NIFAR reduction (%) = [% NIFAR (NMDA − treatment)/%NIFAR (NMDA)]*100. Values indicate average percent reduction over multiple replicants. SSRI=selective serotonin reuptake inhibitor.
We next asked whether phosphoinositide-3-kinase (PI3 kinase), which acts via Akt kinases as an upstream activator of GSK3 [11,15], was involved in NIFAR. A 30 min preincubation with the specific PI3 kinase inhibitor LY294002 prevented NIFAR (Fig.2b). In addition to its inhibition of GSK3, lithium is known to inhibit myo-inositol monophosphatase, which can lead to myo-inositol depletion [10,11]. However, addition of myo-inositol (5 mM, 7 days) to the incubation medium, together with LiCl, did not reverse the protective effect of lithium (Table 1).

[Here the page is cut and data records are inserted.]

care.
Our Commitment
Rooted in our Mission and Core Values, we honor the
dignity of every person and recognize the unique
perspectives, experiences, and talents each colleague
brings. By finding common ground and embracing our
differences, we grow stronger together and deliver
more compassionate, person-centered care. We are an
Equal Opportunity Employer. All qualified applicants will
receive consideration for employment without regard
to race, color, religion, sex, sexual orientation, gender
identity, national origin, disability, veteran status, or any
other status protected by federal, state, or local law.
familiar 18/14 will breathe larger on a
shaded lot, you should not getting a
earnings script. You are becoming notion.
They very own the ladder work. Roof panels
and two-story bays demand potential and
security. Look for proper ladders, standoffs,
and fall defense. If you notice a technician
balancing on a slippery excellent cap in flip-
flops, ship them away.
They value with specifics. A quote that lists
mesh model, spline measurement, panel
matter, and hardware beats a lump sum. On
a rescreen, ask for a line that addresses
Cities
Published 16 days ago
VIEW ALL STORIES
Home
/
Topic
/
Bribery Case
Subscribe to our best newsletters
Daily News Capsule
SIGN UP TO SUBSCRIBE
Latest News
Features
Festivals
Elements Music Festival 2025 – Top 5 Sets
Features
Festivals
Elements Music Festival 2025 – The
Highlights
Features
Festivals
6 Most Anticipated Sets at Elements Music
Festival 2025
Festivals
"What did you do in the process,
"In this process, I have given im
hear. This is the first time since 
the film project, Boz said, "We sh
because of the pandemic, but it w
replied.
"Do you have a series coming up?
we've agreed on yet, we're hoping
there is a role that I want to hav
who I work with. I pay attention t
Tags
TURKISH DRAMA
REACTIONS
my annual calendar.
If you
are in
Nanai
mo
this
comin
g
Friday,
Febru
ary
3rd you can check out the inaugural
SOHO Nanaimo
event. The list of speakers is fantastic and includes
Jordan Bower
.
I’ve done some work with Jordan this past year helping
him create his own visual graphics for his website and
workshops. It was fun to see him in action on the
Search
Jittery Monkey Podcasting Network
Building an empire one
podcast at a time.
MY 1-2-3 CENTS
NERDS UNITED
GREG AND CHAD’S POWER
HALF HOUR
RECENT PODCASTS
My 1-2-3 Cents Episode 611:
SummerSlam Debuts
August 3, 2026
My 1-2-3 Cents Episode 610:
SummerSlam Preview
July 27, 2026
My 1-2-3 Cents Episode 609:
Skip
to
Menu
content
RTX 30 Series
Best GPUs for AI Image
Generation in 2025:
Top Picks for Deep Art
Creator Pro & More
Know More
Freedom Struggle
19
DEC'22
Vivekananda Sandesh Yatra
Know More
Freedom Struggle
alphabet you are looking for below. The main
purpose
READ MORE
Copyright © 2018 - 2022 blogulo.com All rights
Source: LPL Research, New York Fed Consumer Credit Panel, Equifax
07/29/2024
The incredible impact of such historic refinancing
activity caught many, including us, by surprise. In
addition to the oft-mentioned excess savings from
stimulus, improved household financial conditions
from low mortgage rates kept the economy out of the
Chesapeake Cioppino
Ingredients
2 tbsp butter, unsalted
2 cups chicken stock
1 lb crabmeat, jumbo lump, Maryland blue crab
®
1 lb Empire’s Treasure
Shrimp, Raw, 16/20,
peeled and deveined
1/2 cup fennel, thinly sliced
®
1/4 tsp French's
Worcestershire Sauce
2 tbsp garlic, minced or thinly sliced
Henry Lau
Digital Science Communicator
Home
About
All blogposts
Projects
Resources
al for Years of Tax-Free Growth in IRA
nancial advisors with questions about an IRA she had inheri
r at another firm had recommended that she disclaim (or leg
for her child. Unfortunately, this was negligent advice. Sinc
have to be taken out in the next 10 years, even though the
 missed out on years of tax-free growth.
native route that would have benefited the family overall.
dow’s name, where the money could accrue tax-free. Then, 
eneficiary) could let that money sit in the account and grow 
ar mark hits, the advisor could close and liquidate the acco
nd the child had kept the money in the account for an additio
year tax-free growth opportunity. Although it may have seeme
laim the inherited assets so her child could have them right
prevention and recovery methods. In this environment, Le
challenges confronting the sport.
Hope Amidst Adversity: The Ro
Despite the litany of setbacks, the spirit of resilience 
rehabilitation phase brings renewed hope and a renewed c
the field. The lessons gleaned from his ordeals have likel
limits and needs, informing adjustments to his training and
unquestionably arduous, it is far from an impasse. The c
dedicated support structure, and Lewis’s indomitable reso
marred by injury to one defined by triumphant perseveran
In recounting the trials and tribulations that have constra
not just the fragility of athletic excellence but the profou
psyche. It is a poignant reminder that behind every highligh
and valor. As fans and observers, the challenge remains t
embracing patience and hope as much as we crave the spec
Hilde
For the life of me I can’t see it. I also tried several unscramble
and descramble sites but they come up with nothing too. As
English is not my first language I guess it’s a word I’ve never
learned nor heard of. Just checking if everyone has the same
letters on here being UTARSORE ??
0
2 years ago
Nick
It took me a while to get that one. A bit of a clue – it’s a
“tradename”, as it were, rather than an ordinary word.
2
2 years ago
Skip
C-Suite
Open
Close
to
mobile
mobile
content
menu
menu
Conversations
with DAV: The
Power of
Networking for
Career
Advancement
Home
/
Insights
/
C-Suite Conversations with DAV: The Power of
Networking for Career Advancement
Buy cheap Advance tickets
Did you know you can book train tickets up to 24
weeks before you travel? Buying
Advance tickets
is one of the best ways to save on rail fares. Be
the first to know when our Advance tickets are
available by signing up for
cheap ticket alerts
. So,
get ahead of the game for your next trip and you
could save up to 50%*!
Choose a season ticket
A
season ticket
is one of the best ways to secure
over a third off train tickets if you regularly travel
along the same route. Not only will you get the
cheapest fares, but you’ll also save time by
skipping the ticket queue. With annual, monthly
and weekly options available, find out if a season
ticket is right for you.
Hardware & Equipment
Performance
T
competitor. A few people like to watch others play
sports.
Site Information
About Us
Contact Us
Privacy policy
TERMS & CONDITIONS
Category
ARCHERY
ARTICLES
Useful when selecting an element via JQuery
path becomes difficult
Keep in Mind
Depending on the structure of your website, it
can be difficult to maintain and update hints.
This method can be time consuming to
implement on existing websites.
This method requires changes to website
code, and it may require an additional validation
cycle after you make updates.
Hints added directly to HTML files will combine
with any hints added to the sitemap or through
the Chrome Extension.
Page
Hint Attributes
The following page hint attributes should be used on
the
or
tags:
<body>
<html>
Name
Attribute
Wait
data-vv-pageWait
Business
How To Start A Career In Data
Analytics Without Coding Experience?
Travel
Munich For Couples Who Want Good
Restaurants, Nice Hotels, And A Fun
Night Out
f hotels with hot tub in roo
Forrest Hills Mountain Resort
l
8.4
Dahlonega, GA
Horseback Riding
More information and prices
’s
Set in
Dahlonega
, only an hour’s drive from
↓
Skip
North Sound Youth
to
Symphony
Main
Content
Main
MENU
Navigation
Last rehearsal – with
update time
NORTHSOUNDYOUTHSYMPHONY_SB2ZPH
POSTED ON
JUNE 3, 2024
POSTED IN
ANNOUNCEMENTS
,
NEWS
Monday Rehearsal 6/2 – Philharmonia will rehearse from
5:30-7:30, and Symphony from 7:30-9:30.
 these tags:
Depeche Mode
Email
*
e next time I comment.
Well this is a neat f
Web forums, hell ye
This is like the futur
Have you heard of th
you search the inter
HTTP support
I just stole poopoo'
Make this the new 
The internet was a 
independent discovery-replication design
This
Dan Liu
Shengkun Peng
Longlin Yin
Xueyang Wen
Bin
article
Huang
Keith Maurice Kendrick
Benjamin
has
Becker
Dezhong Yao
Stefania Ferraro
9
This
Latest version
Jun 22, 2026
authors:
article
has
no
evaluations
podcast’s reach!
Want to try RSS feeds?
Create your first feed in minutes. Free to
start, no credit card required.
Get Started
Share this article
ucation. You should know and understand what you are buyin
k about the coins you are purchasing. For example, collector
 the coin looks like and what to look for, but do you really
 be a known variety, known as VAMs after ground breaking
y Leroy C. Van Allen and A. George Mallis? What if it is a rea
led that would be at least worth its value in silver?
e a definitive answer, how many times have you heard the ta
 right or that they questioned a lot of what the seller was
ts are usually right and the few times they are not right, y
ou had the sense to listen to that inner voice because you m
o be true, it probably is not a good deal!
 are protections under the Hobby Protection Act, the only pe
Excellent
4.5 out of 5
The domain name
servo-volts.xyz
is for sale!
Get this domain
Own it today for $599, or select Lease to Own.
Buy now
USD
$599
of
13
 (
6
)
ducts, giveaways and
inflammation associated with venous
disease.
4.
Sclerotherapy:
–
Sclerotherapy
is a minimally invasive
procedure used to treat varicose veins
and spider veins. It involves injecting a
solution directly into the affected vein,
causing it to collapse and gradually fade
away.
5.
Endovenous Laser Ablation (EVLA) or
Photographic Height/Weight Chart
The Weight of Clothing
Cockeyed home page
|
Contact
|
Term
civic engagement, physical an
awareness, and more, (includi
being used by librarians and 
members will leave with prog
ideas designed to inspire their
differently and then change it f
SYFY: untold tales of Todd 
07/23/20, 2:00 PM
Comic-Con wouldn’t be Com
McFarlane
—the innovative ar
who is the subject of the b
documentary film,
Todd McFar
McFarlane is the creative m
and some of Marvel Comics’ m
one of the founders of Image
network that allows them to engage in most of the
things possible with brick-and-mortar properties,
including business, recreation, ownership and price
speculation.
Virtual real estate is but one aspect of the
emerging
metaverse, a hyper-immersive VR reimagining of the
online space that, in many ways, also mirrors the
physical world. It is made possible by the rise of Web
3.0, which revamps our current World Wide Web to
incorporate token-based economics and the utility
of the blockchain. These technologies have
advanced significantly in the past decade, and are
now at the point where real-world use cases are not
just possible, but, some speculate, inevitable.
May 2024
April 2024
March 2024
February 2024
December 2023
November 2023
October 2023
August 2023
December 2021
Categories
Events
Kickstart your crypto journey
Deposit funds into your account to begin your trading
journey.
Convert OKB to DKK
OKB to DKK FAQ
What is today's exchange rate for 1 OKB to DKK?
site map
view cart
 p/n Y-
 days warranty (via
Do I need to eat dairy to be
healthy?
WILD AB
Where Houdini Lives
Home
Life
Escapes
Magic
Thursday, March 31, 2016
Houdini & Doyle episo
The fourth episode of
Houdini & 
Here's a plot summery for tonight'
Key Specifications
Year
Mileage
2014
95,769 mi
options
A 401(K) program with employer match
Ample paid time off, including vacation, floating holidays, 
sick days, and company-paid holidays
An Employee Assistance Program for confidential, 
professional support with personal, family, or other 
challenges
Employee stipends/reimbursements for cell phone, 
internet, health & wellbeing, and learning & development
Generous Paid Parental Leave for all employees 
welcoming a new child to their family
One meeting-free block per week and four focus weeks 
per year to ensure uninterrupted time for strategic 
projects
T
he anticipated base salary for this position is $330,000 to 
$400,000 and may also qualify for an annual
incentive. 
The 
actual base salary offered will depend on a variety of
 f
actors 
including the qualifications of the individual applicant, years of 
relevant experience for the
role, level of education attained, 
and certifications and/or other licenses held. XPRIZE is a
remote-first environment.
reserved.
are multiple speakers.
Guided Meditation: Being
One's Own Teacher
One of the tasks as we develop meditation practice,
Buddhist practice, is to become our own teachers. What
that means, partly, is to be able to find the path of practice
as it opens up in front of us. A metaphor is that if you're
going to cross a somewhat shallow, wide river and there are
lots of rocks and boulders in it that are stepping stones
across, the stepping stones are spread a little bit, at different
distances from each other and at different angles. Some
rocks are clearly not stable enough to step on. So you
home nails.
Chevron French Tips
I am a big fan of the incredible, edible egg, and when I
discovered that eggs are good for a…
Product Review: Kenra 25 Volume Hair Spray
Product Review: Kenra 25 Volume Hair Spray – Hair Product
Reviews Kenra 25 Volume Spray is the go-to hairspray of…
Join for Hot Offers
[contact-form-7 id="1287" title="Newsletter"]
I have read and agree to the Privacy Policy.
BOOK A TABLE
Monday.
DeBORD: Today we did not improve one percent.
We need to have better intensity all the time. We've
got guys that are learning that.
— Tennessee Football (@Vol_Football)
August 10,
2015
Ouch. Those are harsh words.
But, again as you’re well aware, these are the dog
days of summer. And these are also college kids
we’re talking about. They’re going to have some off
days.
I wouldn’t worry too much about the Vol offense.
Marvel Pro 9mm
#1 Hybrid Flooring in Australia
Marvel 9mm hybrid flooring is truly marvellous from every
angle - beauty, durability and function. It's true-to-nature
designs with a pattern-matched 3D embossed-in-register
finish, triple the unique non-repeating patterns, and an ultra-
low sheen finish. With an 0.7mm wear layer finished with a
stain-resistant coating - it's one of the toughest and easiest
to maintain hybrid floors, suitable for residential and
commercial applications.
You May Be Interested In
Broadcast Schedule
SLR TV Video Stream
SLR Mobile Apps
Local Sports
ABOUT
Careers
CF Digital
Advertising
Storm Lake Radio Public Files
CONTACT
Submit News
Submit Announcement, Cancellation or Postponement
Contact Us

Fluoxetine and imipramine reduce NIFAR
We asked whether, in addition to lithium, other mood stabilizers or antidepressants would have a similar protective effect against NIFAR or whether this was a specific characteristic of lithium. The anticonvulsants valproate and carbamazepine are used to treat bipolar disorder [11]. In our model neither valproate (1mM;1 hr to 7 days) nor carbamazepine (100 μM; 1 hr to 7 days), protected against NIFAR (Table 1). However, two classes of antidepressants showed partial protection against NIFAR. The selective serotonin reuptake inhibitor fluoxetine (10 μM; 0.5–4 hr) partially prevented NIFAR (Fig. 3a). The tricyclic antidepressant imipramine (20 μM) strongly attenuated NIFAR; however it was only effective with 0.5 and 1 hr preincubations, as a 4 hr preincubation was ineffective (Fig. 3b).
Figure 3. Antidepressants fluoxetine and imipramine prevent NIFAR.
Hippocampal neurons were pre-incubated with drugs for the indicated times prior to addition of 50 μM NMDA for 5 min. Data are expressed as the percentage of neurons exhibiting NIFAR and graphed as mean ± SEM. (**p<0.01, ***p<0.001 one-way ANOVA followed by Bonferroni post hoc test, comparing all groups versus NMDA alone; number of coverslips: 6 per condition in for fluoxetine, 12 per condition for imipramine; number of neurons counted per coverslip = 400–800). (a) Hippocampal neurons were pre-incubated with 10μM fluoxetine for the indicated times prior to addition of 50 μM NMDA for 5 min. (b) Hippocampal neurons were pre-incubated with 20μM imipramine for the indicated times prior to addition of 50 μM NMDA for 5 min.
Discussion
Numerous studies have demonstrated a neuroprotective and anti-apoptotic role of lithium in neuronal cell cultures. However the precise mechanisms by which this protection occurs remain to be elucidated [9–13,15]. Although chronic lithium administration was shown to block excitotoxic cell death induced by glutamate agonists [19], our study is the first to characterize the effect of lithium on early acute changes of the actin cytoskeleton induced by increased levels of glutamate agonist. Such excess glutamate represents a cellular stress condition that potentially underlies circuit disruption in disorders ranging from neurodegeneration, stroke and epilepsy, to mood disorders and schizophrenia [20,21].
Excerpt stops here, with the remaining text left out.